▸ **Assigned task**: Please restate, word for word, the lines below that begin at the one with "Свежие комментарии" and end at the one with "Aprendendo a Aprende". Leave out all other lines.

Start of Block

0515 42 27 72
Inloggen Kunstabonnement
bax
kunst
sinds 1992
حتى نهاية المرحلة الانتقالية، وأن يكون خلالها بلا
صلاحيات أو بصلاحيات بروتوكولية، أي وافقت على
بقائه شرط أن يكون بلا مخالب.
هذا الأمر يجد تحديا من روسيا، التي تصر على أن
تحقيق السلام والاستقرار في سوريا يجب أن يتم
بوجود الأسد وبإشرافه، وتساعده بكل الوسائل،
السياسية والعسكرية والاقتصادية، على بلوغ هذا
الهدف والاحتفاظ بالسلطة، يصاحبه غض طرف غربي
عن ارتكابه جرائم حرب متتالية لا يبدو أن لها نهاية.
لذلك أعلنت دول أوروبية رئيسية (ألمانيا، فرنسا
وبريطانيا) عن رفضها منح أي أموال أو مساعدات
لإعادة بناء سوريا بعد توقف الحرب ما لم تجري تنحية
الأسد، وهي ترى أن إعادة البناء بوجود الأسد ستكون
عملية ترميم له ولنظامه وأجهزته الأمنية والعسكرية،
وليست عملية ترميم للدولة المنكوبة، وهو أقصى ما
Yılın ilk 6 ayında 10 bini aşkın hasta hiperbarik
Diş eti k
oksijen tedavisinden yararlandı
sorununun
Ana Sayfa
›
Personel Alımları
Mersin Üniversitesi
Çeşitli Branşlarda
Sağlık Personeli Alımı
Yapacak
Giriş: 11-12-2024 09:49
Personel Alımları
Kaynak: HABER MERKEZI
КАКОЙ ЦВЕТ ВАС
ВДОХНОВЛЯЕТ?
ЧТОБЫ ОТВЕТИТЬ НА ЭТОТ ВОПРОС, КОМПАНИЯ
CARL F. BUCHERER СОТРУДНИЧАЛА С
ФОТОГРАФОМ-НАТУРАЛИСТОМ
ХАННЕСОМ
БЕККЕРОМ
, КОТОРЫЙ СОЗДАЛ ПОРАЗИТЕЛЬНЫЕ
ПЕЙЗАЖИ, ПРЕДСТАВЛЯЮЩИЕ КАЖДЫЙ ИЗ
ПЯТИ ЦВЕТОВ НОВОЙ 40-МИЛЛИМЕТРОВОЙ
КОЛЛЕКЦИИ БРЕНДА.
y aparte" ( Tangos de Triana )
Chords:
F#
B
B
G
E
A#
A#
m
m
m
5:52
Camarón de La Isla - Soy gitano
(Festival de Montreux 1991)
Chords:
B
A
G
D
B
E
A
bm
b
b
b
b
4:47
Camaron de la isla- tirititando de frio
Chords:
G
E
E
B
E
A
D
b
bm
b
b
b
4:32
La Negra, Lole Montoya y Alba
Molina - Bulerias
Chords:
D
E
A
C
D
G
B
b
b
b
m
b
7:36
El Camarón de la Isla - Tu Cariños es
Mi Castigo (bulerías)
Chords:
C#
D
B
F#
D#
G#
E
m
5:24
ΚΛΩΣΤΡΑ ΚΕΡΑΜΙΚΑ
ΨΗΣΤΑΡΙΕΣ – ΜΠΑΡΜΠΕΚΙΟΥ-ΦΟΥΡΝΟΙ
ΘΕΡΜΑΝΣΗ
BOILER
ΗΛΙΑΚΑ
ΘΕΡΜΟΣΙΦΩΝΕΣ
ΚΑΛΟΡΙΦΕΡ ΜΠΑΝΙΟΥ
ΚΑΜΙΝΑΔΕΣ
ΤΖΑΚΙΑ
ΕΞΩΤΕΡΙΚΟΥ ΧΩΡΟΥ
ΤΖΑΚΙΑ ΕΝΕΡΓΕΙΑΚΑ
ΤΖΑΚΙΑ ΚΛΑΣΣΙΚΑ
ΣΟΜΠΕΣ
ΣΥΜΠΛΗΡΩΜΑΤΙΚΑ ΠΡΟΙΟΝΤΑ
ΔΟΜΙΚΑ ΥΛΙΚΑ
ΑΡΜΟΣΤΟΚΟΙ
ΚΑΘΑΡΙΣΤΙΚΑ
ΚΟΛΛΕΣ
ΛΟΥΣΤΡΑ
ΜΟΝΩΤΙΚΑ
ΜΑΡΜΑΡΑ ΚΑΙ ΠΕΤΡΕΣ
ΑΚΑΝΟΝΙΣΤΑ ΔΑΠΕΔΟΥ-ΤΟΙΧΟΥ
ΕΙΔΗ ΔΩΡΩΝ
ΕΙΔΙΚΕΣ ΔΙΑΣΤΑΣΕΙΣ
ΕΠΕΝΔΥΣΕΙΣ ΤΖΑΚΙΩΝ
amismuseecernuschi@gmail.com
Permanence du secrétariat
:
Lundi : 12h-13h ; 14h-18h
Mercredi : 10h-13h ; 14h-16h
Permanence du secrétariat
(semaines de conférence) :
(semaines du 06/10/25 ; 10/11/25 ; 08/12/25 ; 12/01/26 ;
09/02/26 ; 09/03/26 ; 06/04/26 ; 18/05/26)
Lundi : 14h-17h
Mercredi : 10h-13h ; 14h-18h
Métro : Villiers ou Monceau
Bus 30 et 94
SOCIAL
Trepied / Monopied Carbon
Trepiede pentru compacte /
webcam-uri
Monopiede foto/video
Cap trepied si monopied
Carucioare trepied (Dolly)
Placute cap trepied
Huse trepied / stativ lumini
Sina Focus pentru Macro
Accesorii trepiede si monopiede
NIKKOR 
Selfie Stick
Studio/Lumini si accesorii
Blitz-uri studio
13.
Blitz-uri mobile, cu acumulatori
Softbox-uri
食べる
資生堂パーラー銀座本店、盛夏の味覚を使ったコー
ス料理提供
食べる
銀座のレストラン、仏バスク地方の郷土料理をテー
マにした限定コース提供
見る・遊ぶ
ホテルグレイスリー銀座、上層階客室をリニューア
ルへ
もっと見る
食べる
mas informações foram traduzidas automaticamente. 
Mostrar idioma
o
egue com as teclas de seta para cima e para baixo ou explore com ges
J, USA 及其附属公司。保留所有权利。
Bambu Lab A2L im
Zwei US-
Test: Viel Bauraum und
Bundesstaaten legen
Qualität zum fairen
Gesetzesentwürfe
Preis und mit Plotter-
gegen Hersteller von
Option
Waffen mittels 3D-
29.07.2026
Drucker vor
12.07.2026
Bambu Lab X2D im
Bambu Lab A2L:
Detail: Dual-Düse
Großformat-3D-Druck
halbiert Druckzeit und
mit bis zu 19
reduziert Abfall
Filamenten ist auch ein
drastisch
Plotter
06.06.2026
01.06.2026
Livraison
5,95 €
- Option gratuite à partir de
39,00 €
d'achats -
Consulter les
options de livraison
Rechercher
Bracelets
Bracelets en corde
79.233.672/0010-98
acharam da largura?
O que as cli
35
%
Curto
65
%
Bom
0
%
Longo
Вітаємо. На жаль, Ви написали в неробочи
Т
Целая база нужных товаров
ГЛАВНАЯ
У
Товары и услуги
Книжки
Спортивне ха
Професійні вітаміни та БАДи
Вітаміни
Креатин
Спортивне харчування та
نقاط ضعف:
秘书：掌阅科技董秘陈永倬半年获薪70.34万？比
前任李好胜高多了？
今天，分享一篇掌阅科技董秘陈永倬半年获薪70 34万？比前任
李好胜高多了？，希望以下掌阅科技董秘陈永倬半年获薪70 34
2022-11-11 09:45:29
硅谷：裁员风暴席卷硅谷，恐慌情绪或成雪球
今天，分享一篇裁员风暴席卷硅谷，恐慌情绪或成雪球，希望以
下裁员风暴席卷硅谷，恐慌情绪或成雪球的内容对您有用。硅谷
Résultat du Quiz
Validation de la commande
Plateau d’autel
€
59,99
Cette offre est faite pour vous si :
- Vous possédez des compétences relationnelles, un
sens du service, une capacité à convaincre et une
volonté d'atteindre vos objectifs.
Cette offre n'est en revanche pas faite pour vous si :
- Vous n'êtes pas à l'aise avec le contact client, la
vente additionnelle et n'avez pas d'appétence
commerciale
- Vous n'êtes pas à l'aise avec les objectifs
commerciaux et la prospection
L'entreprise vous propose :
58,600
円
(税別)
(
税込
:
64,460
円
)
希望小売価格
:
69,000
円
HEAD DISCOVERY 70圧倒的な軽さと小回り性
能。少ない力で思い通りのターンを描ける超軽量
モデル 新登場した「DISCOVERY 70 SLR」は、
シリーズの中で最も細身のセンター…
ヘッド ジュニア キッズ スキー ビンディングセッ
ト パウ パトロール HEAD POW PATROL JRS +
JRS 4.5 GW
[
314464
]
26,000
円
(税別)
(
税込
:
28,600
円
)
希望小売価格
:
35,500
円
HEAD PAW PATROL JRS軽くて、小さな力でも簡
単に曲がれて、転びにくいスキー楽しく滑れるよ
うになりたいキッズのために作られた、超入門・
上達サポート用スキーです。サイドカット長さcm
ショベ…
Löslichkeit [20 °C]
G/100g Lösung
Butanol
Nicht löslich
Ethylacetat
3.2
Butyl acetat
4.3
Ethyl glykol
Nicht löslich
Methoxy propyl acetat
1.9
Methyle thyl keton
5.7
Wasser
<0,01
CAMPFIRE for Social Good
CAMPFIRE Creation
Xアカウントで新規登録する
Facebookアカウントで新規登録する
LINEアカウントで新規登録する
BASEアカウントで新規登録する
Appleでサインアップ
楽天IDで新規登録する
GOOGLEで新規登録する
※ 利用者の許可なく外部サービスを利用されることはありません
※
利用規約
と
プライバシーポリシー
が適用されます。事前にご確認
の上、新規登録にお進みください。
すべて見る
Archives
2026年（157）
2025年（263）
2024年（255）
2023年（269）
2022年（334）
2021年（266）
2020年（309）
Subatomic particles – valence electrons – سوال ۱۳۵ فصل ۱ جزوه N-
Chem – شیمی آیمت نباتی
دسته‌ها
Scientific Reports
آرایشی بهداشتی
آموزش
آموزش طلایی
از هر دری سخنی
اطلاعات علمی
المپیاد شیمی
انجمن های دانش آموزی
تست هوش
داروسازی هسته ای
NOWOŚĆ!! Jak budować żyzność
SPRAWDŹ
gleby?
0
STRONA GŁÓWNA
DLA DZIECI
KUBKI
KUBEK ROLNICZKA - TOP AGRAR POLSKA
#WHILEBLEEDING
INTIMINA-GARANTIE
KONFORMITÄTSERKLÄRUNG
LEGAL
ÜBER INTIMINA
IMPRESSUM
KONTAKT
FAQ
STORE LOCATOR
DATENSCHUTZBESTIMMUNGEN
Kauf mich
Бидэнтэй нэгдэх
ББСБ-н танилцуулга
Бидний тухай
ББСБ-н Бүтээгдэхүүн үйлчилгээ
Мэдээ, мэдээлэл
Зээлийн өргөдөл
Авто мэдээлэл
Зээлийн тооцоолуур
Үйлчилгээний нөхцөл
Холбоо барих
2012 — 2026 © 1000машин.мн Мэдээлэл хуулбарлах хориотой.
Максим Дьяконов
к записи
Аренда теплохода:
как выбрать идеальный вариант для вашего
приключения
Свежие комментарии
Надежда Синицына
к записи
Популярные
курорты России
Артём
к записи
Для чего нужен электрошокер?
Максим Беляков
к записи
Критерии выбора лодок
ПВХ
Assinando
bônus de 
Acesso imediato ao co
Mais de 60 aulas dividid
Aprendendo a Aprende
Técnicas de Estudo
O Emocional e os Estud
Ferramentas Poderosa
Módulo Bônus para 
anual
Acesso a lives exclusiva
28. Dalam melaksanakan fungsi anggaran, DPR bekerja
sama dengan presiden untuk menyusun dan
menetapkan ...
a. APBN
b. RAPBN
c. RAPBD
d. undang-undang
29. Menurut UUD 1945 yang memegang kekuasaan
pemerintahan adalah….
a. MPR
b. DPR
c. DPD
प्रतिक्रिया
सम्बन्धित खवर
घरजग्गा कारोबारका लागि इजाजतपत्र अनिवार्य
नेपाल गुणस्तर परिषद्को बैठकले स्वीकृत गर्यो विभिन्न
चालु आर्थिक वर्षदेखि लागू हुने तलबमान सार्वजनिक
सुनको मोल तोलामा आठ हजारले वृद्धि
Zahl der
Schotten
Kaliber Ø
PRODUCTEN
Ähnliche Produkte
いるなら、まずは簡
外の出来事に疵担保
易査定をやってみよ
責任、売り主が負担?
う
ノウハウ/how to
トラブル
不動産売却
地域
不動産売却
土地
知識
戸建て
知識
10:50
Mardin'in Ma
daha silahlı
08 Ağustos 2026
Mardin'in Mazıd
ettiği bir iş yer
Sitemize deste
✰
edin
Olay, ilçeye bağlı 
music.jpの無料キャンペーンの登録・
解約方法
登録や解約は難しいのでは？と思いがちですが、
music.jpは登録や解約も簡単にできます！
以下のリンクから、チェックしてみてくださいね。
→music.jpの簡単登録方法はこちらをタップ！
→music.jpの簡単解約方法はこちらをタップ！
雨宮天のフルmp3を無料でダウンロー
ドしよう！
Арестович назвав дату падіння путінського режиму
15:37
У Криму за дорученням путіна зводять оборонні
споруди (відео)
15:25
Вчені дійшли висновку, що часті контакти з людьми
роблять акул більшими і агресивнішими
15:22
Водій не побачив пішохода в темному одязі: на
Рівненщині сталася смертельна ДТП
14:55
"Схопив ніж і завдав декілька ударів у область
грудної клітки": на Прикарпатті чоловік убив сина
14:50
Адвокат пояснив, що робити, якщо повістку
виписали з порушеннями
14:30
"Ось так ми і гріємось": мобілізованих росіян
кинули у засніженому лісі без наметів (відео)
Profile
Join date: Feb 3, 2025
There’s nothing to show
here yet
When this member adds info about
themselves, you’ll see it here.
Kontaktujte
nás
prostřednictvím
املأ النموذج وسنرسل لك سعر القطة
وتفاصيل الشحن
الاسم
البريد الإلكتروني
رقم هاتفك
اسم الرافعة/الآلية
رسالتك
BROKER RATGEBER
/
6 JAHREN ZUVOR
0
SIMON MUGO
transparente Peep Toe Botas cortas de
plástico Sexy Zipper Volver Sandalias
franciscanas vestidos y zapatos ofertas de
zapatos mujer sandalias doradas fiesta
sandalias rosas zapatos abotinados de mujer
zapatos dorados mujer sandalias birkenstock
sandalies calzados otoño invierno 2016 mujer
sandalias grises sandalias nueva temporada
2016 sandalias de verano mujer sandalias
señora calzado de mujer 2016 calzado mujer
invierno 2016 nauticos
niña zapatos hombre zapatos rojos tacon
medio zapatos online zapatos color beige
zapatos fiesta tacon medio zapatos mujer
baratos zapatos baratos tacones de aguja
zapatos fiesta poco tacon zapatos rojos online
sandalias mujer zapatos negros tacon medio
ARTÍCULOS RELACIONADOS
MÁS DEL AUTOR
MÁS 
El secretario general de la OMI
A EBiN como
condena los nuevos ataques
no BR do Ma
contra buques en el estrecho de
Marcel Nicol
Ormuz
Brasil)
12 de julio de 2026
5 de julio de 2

End of Block

▸ **Answer for this exercise**:
Свежие комментарии
Надежда Синицына
к записи
Популярные
курорты России
Артём
к записи
Для чего нужен электрошокер?
Максим Беляков
к записи
Критерии выбора лодок
ПВХ
Assinando
bônus de 
Acesso imediato ao co
Mais de 60 aulas dividid
Aprendendo a Aprende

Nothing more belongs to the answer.